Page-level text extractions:
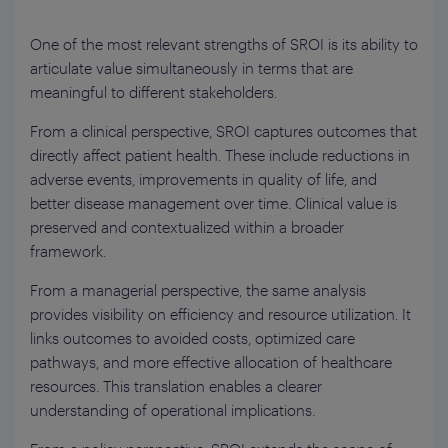
One of the most relevant strengths of SROI is its ability to
articulate value simultaneously in terms that are
meaningful to different stakeholders.
From a clinical perspective, SROI captures outcomes that
directly affect patient health. These include reductions in
adverse events, improvements in quality of life, and
better disease management over time. Clinical value is
preserved and contextualized within a broader
framework.
From a managerial perspective, the same analysis
provides visibility on efficiency and resource utilization. It
links outcomes to avoided costs, optimized care
pathways, and more effective allocation of healthcare
resources. This translation enables a clearer
understanding of operational implications.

## DIRECTIONS FOR THIS TASK
Only this range is to be output: the line that contains "links outcomes to" through the last line of the records above, both inclusive.

## TASK SOLUTION
links outcomes to avoided costs, optimized care
pathways, and more effective allocation of healthcare
resources. This translation enables a clearer
understanding of operational implications.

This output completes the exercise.